The data we are working with looks as follows.
## Observations: 208,774 ## Variables: 8 ## $ unique_player
"Martin Bernachia_10-03-77", "Ruben Cordoba_06-0... ## $ name "Martin Bernachia", "Ruben Cordoba", "Silvio Dua... ## $ pos "G", "D", "D", "D", "M", "D", "M", "M", "F", "M"... ## $ date_of_birth "10-03-77", "06-05-72", "08-06-78", "12-09-75", ... ## $ unique_club "almagro_2004-2005_arg", "almagro_2004-2005_arg"... ## $ club "almagro", "almagro", "almagro", "almagro", "alm... ## $ season "2004-2005", "2004-2005", "2004-2005", "2004-200... ## $ country "arg", "arg", "arg", "arg", "arg", "arg", "arg",...

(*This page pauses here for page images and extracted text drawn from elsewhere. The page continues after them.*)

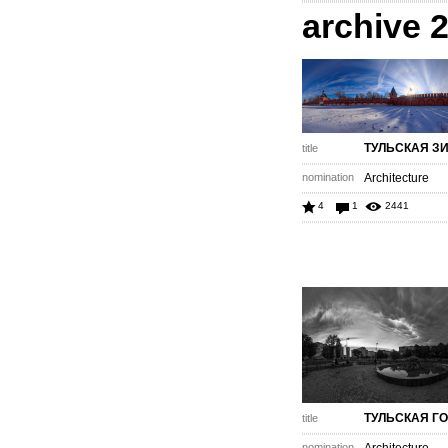
archive 
ТУЛЬСКАЯ З
title
nomination
Architecture
4
1
2441
ТУЛЬСКАЯ Г
title
nomination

unique_club were created to separate players with the same name3 and distinguish between squads of clubs for different seasons.
From this data frame, we create a bipartite graph. The set of nodes contains all unique players and
all unique clubs. A player and a club are linked, if the player was in the squad in the given season.
nodes <- tibble(name=c(df$unique_player,df$unique_club), type=rep(c(T,F),each=nrow(df))) %>% distinct() #bipartite network g <- graph_from_data_frame(select(df,unique_player,unique_club), directed=F,vertices=nodes) #bipartite projection on players pl <- bipartite_projection(g,which="true",multiplicity = F) #get biggest component of graph comps <- components(pl) pl <- induced_subgraph(pl,comps$membership==1)
pl now contains only the unique players and two players are connected, if they ever played at the same club.
In order to compute the Zlatan Number, we need to compute the (geodesic) distances in the graph.
Very briefly, if A is connected to B and B to C, but A not to C, then A and C are at distance two of each other.
The distance can be directly translated into the Zlatan number. All players directly connected with him
have a Zlatan number of one. Players at distance two (thus Zlatan number of two) have played with someone, who played
with Zlatan, and so on.
zlatan <- which(V(pl)$name=="Zlatan Ibrahimovic_03-10-81") zlatan_number <- distances(pl,zlatan)
Let’s look at the distribution.
tibble(zlatan_no=c(unname(zlatan_number))) %>% ggplot(aes(x=zlatan_no))+geom_bar()+ hrbrthemes::theme_ipsum_rc()+ labs(x="Zlatan Number",y="Count",title="Distribution of the Zlatan number")
Needless to say, there is only one player with a Zlatan number of zero. Noone is
328 players had the honor to play with Zlatan for the same team.
The maximum observed Zlatan number is 4 for 4624 players.
The vast majority (46791) of players have a Zlatan number of 3.
The mean Zlatan number is 2.84. So we might well call
it the Three Degrees of Zlatan.